Security doesn't begin with advanced threat hunting or sophisticated penetration testing. It starts with a solid foundation. While SEVN-X specializes in finding the complex vulnerabilities that other vendors miss, we know that even the most advanced security program will fail if the fundamentals aren't in place first.
The following hardening measures represent the essential building blocks every organization needs before moving to more sophisticated security initiatives. These aren't comprehensive solutions, but they are critical prerequisites. Think of them as the foundation of a house: without them, everything else becomes unstable.
Some organizations jump straight to advanced security tools and assessments without addressing these basics, leaving glaring gaps that threat actors regularly exploit. Before investing in complex security solutions, ensure these fundamentals are rock-solid in your environment.
Close any unused ports in public areas or conference rooms. This reduces your attack surface and prevents unauthorized network access.
Periodically review and tighten access controls to fileshares and sensitive folders. Ensure only authorized personnel have the necessary permissions to critical data.
Consistently audit your ADCS configurations and issued certificates. Misconfigurations can lead to privilege escalation.
Don't sleep on IPv6! IPv6 traffic is susceptible to man-in-the-middle (MiTM) attacks and can provide initial footholds to attackers. Restrict (or disable, if possible) IPv6 traffic internally.
Turn off Link-Local Multicast Name Resolution (LLMNR) and NetBIOS Name Service (NBT-NS) to prevent common credential relay and spoofing attacks within the network.
Mandate SMB Signing to protect against man-in-the-middle (MiTM) attacks and disrupt lateral movement.
Enforcing LDAP signing and channel binding protects against critical relay attacks and ensures secure communication.
Prevent unauthorized devices from being added to your Windows domain. Restricting this capability limits potential entry points for attackers.
Segmenting your network limits the lateral movement of attackers within your network, containing breaches, and minimizing their impact.
A longer password is a stronger password. Increase minimum password length requirements for general use and administrative accounts, across your organization to enhance resistance against brute-force attacks.
Fine-Grained Password Policies enforce stricter, longer password requirements specifically for privileged accounts. FGPP adds an essential layer of security where it's needed most.

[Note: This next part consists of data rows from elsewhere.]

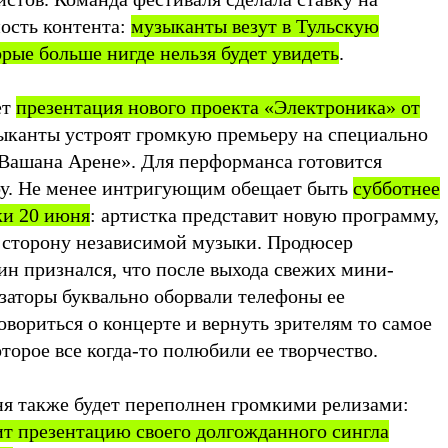
ость контента:
музыканты везут в Тульскую
рые больше нигде нельзя будет увидеть
.
ет
презентация нового проекта «Электроника» от
ыканты устроят громкую премьеру на специально
Вашана Арене». Для перформанса готовится
оу. Не менее интригующим обещает быть
субботнее
ки 20 июня
: артистка представит новую программу,
 сторону независимой музыки. Продюсер
н признался, что после выхода свежих мини-
заторы буквально оборвали телефоны ее
вориться о концерте и вернуть зрителям то самое
оторое все когда-то полюбили ее творчество.
я также будет переполнен громкими релизами:
т презентацию своего долгожданного сингла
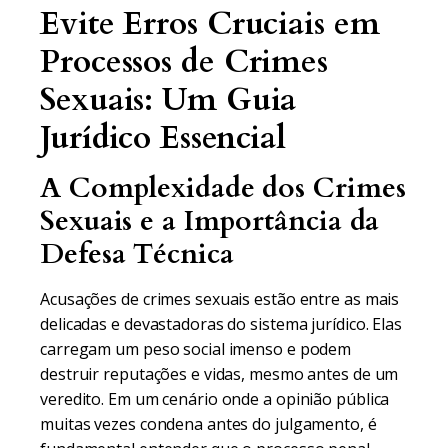
Evite Erros Cruciais em
Processos de Crimes
Sexuais: Um Guia
Jurídico Essencial
A Complexidade dos Crimes
Sexuais e a Importância da
Defesa Técnica
Acusações de crimes sexuais estão entre as mais
delicadas e devastadoras do sistema jurídico. Elas
carregam um peso social imenso e podem
destruir reputações e vidas, mesmo antes de um
veredito. Em um cenário onde a opinião pública
muitas vezes condena antes do julgamento, é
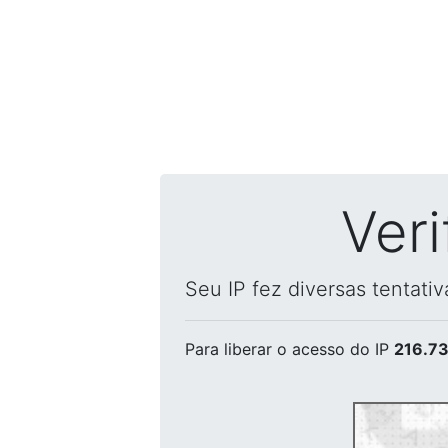
Ver
Seu IP fez diversas tentati
Para liberar o acesso
do IP
216.73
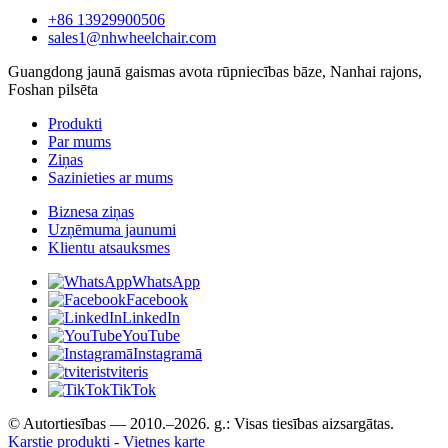
+86 13929900506
sales1@nhwheelchair.com
Guangdong jaunā gaismas avota rūpniecības bāze, Nanhai rajons,
Foshan pilsēta
Produkti
Par mums
Ziņas
Sazinieties ar mums
Biznesa ziņas
Uzņēmuma jaunumi
Klientu atsauksmes
WhatsApp
Facebook
LinkedIn
YouTube
Instagramā
tviteris
TikTok
© Autortiesības — 2010.–2026. g.: Visas tiesības aizsargātas.
Karstie produkti
-
Vietnes karte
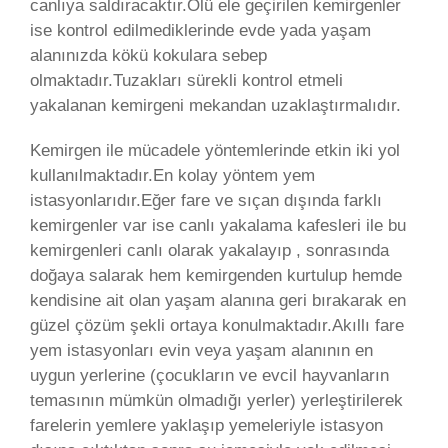
canlıya saldıracaktır.Ölü ele geçirilen kemirgenler
ise kontrol edilmediklerinde evde yada yaşam
alanınızda kökü kokulara sebep
olmaktadır.Tuzakları sürekli kontrol etmeli
yakalanan kemirgeni mekandan uzaklaştırmalıdır.
Kemirgen ile mücadele yöntemlerinde etkin iki yol
kullanılmaktadır.En kolay yöntem yem
istasyonlarıdır.Eğer fare ve sıçan dışında farklı
kemirgenler var ise canlı yakalama kafesleri ile bu
kemirgenleri canlı olarak yakalayıp , sonrasında
doğaya salarak hem kemirgenden kurtulup hemde
kendisine ait olan yaşam alanına geri bırakarak en
güzel çözüm şekli ortaya konulmaktadır.Akıllı fare
yem istasyonları evin veya yaşam alanının en
uygun yerlerine (çocukların ve evcil hayvanların
temasının mümkün olmadığı yerler) yerleştirilerek
farelerin yemlere yaklaşıp yemeleriyle istasyon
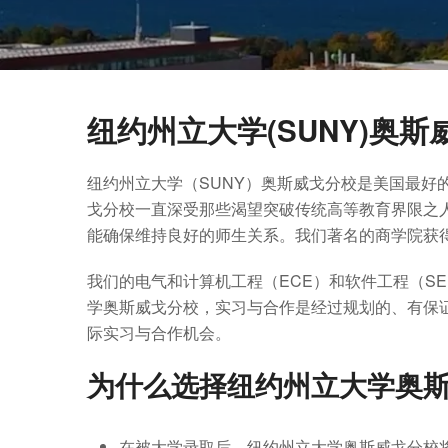
纽约州立大学(SUNY)奥斯
纽约州立大学（SUNY）奥斯威戈分校是美国最好
戈分校一直深受那些渴望突破传统高等教育界限之人
能确保维持良好的师生关系。我们著名的商学院获得
我们的电气和计算机工程（ECE）和软件工程（S
学奥斯威戈分校，实习与合作是经过规划的、有保
际实习与合作机会。
为什么选择纽约州立大学奥
在被大学录取后，纽约州立大学奥斯威戈分校将为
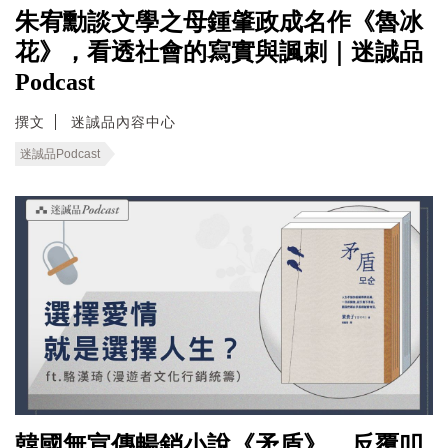
朱宥勳談文學之母鍾肇政成名作《魯冰
花》，看透社會的寫實與諷刺｜迷誠品
Podcast
撰文
迷誠品內容中心
迷誠品Podcast
韓國無宣傳暢銷小說《矛盾》，反覆叩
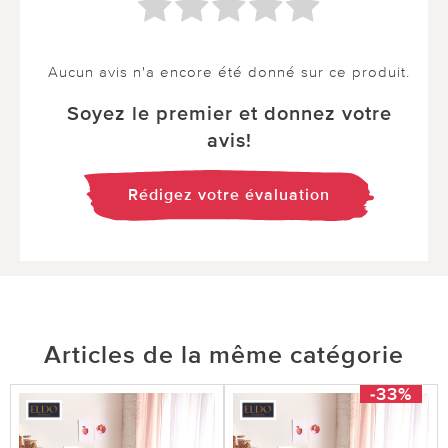
Aucun avis n'a encore été donné sur ce produit.
Soyez le premier et donnez votre
avis!
Rédigez votre évaluation
Articles de la même catégorie
-33%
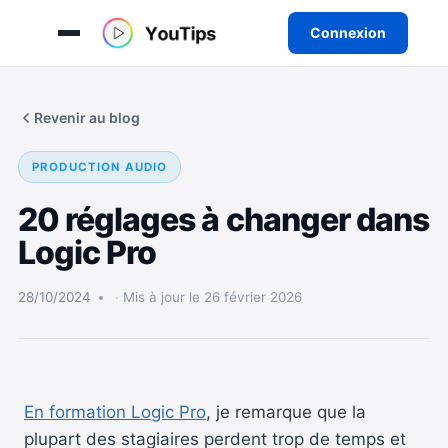
Connexion
Aller
au
Revenir au blog
contenu
PRODUCTION AUDIO
20 réglages à changer dans
Logic Pro
28/10/2024
Mis à jour le 26 février 2026
En formation Logic Pro
, je remarque que la
plupart des stagiaires perdent trop de temps et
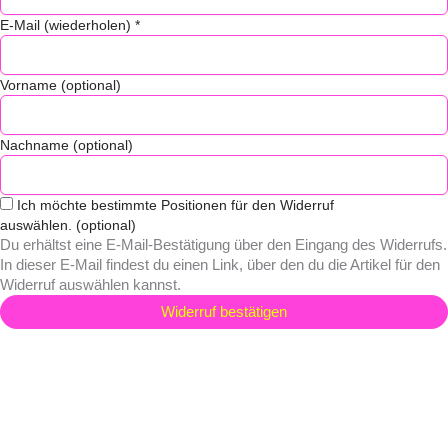
E-Mail (wiederholen)
*
Vorname
(optional)
Nachname
(optional)
Ich möchte bestimmte Positionen für den Widerruf
auswählen.
(optional)
Du erhältst eine E-Mail-Bestätigung über den Eingang des Widerrufs.
In dieser E-Mail findest du einen Link, über den du die Artikel für den
Widerruf auswählen kannst.
Widerruf bestätigen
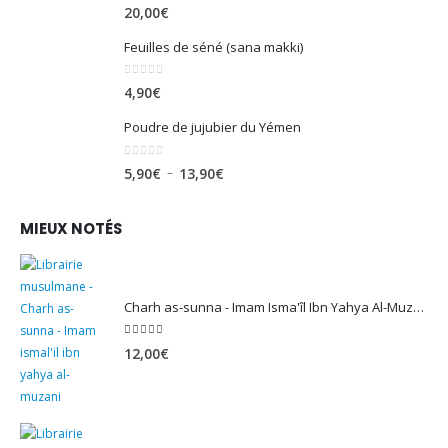
0
sur 5
20,00
€
Feuilles de séné (sana makki)
0
sur 5
4,90
€
Poudre de jujubier du Yémen
0
sur 5
Plage
–
5,90
€
13,90
€
de
prix :
MIEUX NOTÉS
5,90€
à
13,90€
Charh as-sunna - Imam Isma'îl Ibn Yahya Al-Muzanî
5.00
sur 5
12,00
€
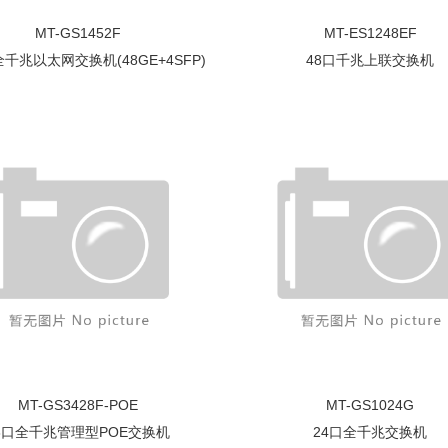
MT-GS1452F
MT-ES1248EF
千兆以太网交换机(48GE+4SFP)
48口千兆上联交换机
MT-GS3428F-POE
MT-GS1024G
8口全千兆管理型POE交换机
24口全千兆交换机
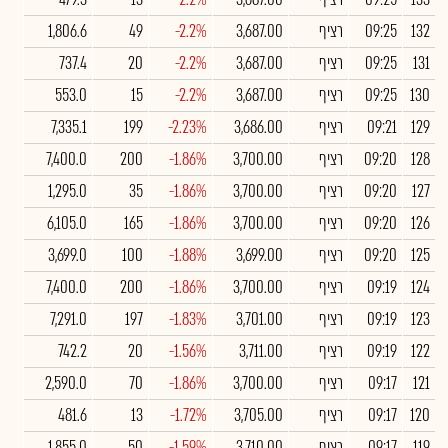
132
09:25
רציף
3,687.00
-2.2%
49
1,806.6
131
09:25
רציף
3,687.00
-2.2%
20
737.4
130
09:25
רציף
3,687.00
-2.2%
15
553.0
129
09:21
רציף
3,686.00
-2.23%
199
7,335.1
128
09:20
רציף
3,700.00
-1.86%
200
7,400.0
127
09:20
רציף
3,700.00
-1.86%
35
1,295.0
126
09:20
רציף
3,700.00
-1.86%
165
6,105.0
125
09:20
רציף
3,699.00
-1.88%
100
3,699.0
124
09:19
רציף
3,700.00
-1.86%
200
7,400.0
123
09:19
רציף
3,701.00
-1.83%
197
7,291.0
122
09:19
רציף
3,711.00
-1.56%
20
742.2
121
09:17
רציף
3,700.00
-1.86%
70
2,590.0
120
09:17
רציף
3,705.00
-1.72%
13
481.6
119
09:17
רציף
3,710.00
-1.59%
50
1,855.0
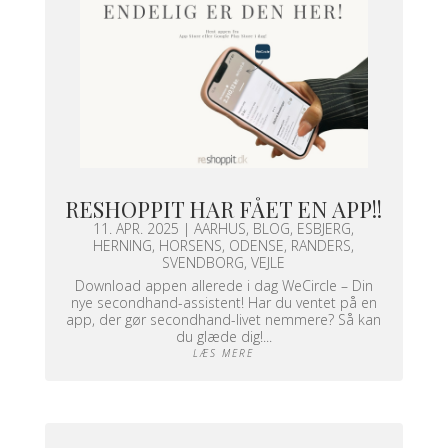
RESHOPPIT HAR FÅET EN APP!!
11. APR. 2025
|
AARHUS
,
BLOG
,
ESBJERG
,
HERNING
,
HORSENS
,
ODENSE
,
RANDERS
,
SVENDBORG
,
VEJLE
Download appen allerede i dag WeCircle – Din
nye secondhand-assistent! Har du ventet på en
app, der gør secondhand-livet nemmere? Så kan
du glæde dig!...
LÆS MERE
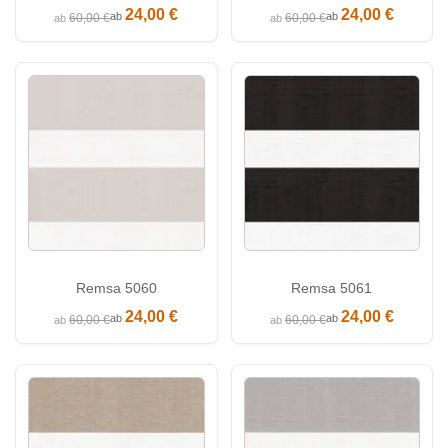
24,00 €
24,00 €
ab
ab
60,00 €
60,00 €
ab
ab
Remsa 5060
Remsa 5061
24,00 €
24,00 €
ab
ab
60,00 €
60,00 €
ab
ab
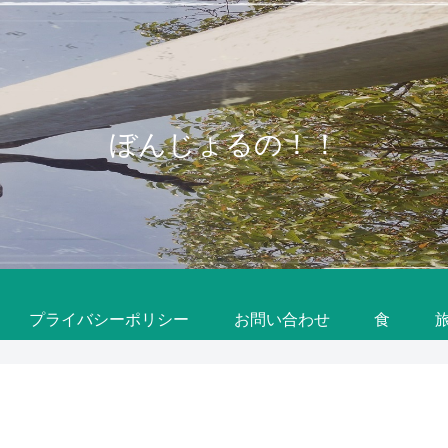
ぼんじょるの！！
プライバシーポリシー
お問い合わせ
食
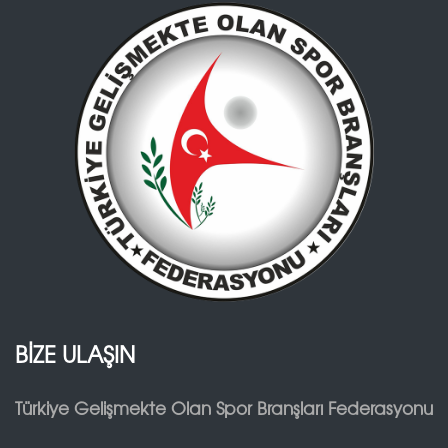
BİZE ULAŞIN
Türkiye Gelişmekte Olan Spor Branşları Federasyonu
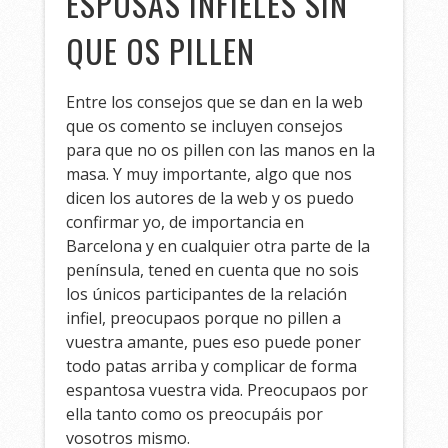
ESPOSAS INFIELES SIN
QUE OS PILLEN
Entre los consejos que se dan en la web
que os comento se incluyen consejos
para que no os pillen con las manos en la
masa. Y muy importante, algo que nos
dicen los autores de la web y os puedo
confirmar yo, de importancia en
Barcelona y en cualquier otra parte de la
península, tened en cuenta que no sois
los únicos participantes de la relación
infiel, preocupaos porque no pillen a
vuestra amante, pues eso puede poner
todo patas arriba y complicar de forma
espantosa vuestra vida. Preocupaos por
ella tanto como os preocupáis por
vosotros mismo.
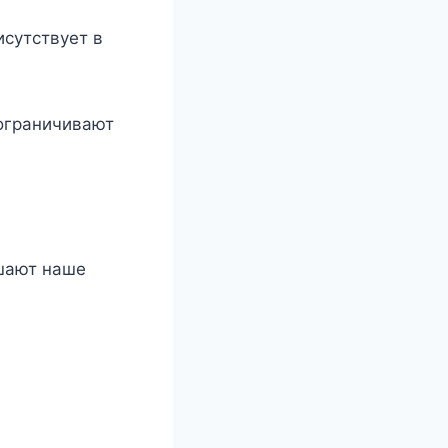
исутствует в
ограничивают
ушают наше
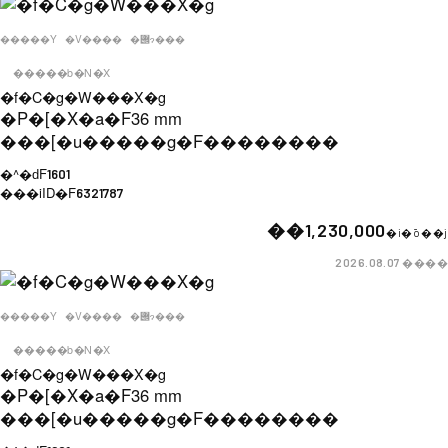
�����Y
�V����
�݌ɂ���
�����b�N�X
�f�C�g�W���X�g
�P�[�X�a�F
36 mm
���[�u�����g�F
��������
�^�ԁF
1601
���iID�F
6321787
��1,230,000
�i�ō��j
����
2026.08.07
�����Y
�V����
�݌ɂ���
�����b�N�X
�f�C�g�W���X�g
�P�[�X�a�F
36 mm
���[�u�����g�F
��������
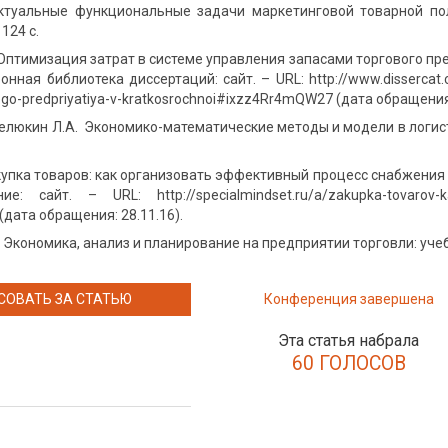
Актуальные функциональные задачи маркетинговой товарной пол
 124 с.
 Оптимизация затрат в системе управления запасами торгового пр
ронная библиотека диссертаций: сайт. – URL: http://www.dissercat.c
go-predpriyatiya-v-kratkosrochnoi#ixzz4Rr4mQW27 (дата обращения:
Делюкин Л.А. Экономико-математические методы и модели в логисти
упка товаров: как организовать эффективный процесс снабжения 
 сайт. – URL: http://specialmindset.ru/a/zakupka-tovarov-kak-or
 (дата обращения: 28.11.16).
 Экономика, анализ и планирование на предприятии торговли: учебни
СОВАТЬ ЗА СТАТЬЮ
Конференция завершена
Эта статья набрала
60 ГОЛОСОВ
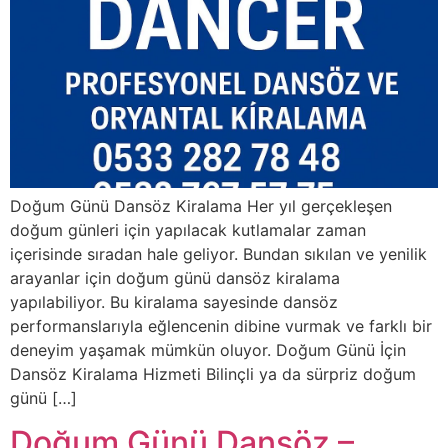
Doğum Günü Dansöz Kiralama Her yıl gerçekleşen
doğum günleri için yapılacak kutlamalar zaman
içerisinde sıradan hale geliyor. Bundan sıkılan ve yenilik
arayanlar için doğum günü dansöz kiralama
yapılabiliyor. Bu kiralama sayesinde dansöz
performanslarıyla eğlencenin dibine vurmak ve farklı bir
deneyim yaşamak mümkün oluyor. Doğum Günü İçin
Dansöz Kiralama Hizmeti Bilinçli ya da sürpriz doğum
günü […]
Doğum Günü Dansöz –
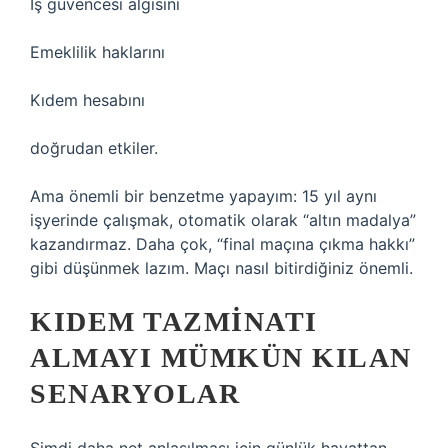
İş güvencesi algısını
Emeklilik haklarını
Kıdem hesabını
doğrudan etkiler.
Ama önemli bir benzetme yapayım: 15 yıl aynı
işyerinde çalışmak, otomatik olarak “altın madalya”
kazandırmaz. Daha çok, “final maçına çıkma hakkı”
gibi düşünmek lazım. Maçı nasıl bitirdiğiniz önemli.
KIDEM TAZMINATI
ALMAYI MÜMKÜN KILAN
SENARYOLAR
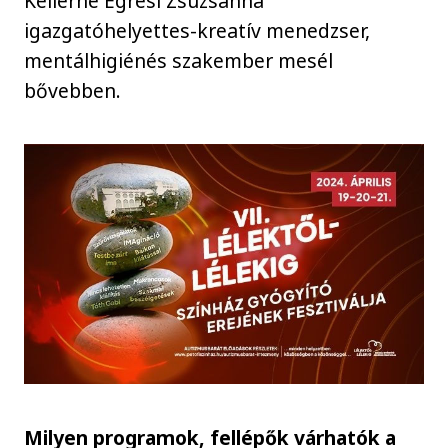
Kellerné Egresi Zsuzsanna
igazgatóhelyettes-kreatív menedzser,
mentálhigiénés szakember mesél
bővebben.
Milyen programok, fellépők várhatók a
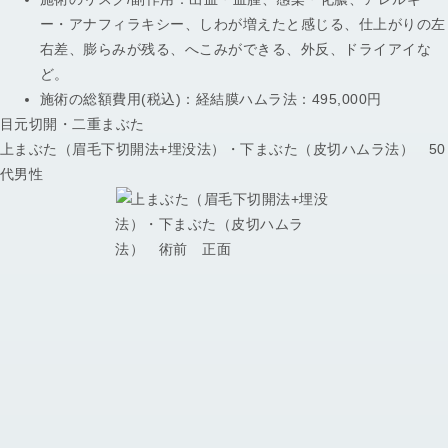
ー・アナフィラキシー、しわが増えたと感じる、仕上がりの左
右差、膨らみが残る、へこみができる、外反、ドライアイな
ど。
施術の総額費用(税込)：
経結膜ハムラ法：495,000円
目元切開・二重まぶた
上まぶた（眉毛下切開法+埋没法）・下まぶた（皮切ハムラ法） 50
代男性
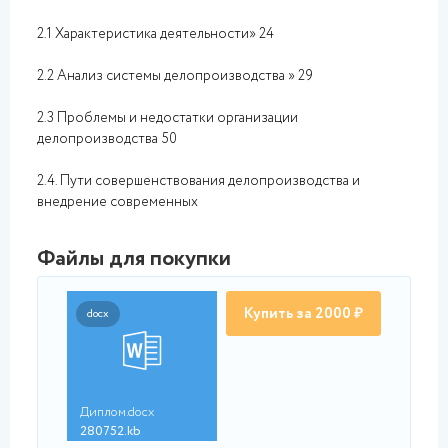
2.1 Характеристика деятельности» 24
2.2 Анализ системы делопроизводства » 29
2.3 Проблемы и недостатки организации
делопроизводства 50
2.4. Пути совершенствования делопроизводства и
внедрение современных
Файлы для покупки
Купить за 2000 ₽
docx
Диплом.docx
280752.kb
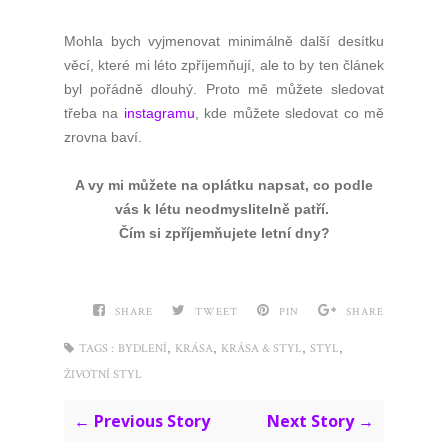
Mohla bych vyjmenovat minimálně další desítku
věcí, které mi léto zpříjemňují, ale to by ten článek
byl pořádně dlouhý. Proto mě můžete sledovat
třeba na
instagramu
, kde můžete sledovat co mě
zrovna baví.
A vy mi můžete na oplátku napsat, co podle
vás k létu neodmyslitelně patří.
Čím si zpříjemňujete letní dny?
SHARE
TWEET
PIN
SHARE
,
,
,
,
TAGS :
BYDLENÍ
KRÁSA
KRÁSA & STYL
STYL
ŽIVOTNÍ STYL
← Previous Story
Next Story →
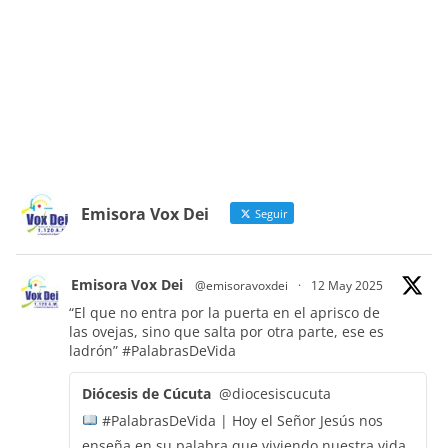
Emisora Vox Dei
Seguir
Emisora Vox Dei
@emisoravoxdei
·
12 May 2025
“El que no entra por la puerta en el aprisco de
las ovejas, sino que salta por otra parte, ese es
ladrón”
#PalabrasDeVida
Diócesis de Cúcuta
@diocesiscucuta
#PalabrasDeVida | Hoy el Señor Jesús nos
enseña en su palabra que viviendo nuestra vida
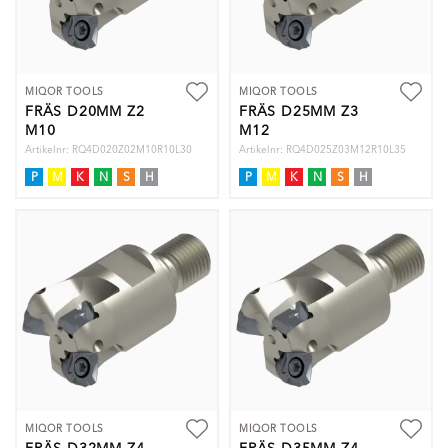
MIQOR TOOLS
MIQOR TOOLS
FRÄS D20MM Z2
FRÄS D25MM Z3
M10
M12
Artikelnr: RQ4D020Z02M10R10L30
Artikelnr: RQ4D025Z03M12R10L35
P
M
K
N
S
H
P
M
K
N
S
H
MIQOR TOOLS
MIQOR TOOLS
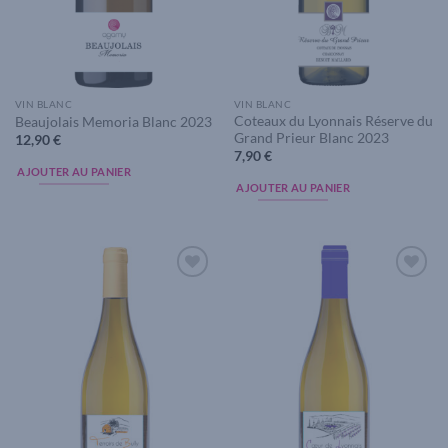
VIN BLANC
VIN BLANC
Coteaux du Lyonnais Réserve du
Beaujolais Memoria Blanc 2023
Grand Prieur Blanc 2023
12,90
€
7,90
€
AJOUTER AU PANIER
AJOUTER AU PANIER
Add to
Add to
wishlist
wishlist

Regularly expiring passwords, coupled with strong password policies, helps mitigate the risk of compromised credentials remaining active indefinitely, even after stricter password requirements are introduced.
Randomly generate passwords for new hires and enforce immediate password changes for new users to prevent the use of weak, default credentials.
Enhance security and simplify management by using Group Managed Service Accounts (GMSA). GMSA eliminates the need for manual password rotations and reduces the risk of credential compromise.
Ensure your administrators use separate, dedicated accounts for their privileged tasks. This minimizes the risk of credential exposure during routine, less-privileged activities.
Place your highly-privileged accounts into the Protected Users group. This group provides enhanced security against credential theft attacks like Pass-the-Hash.
Consistently audit and review the members of your privileged groups (e.g., Domain Admins). This proactive measure helps identify and revoke unauthorized access.
Limiting these privileges reduces the impact of a compromised local account.
Place Request-to-Exit (REX) sensors (often infrared or motion) far enough away from the doors they operate to prevent them from being triggered.
Make sure doors and locks fit tightly (top, bottom, and sides) into their frames and locking mechanisms to prevent common bypass techniques.
These foundational security measures form the baseline that makes advanced security investments worthwhile. Without proper hygiene in these areas, even the most sophisticated security tools and assessments will provide incomplete protection.
At SEVN-X, we've seen too many organizations discover through our penetration testing and incident response work that basic misconfigurations created the initial foothold for sophisticated attacks. The threat actors we encounter in our forensics work don't always use zero-day exploits; they often succeed by exploiting fundamental gaps that should have been addressed months or years earlier.
Consider this checklist your security foundation audit. Once these fundamentals are solid, you're ready to build a truly robust security program through advanced testing, monitoring, and response capabilities. A strong foundation enables everything elseāfrom effective threat detection to meaningful security assessments that actually improve your risk posture.
The goal isn't just to check boxes, but to create the stable groundwork that makes every other security investment more effective.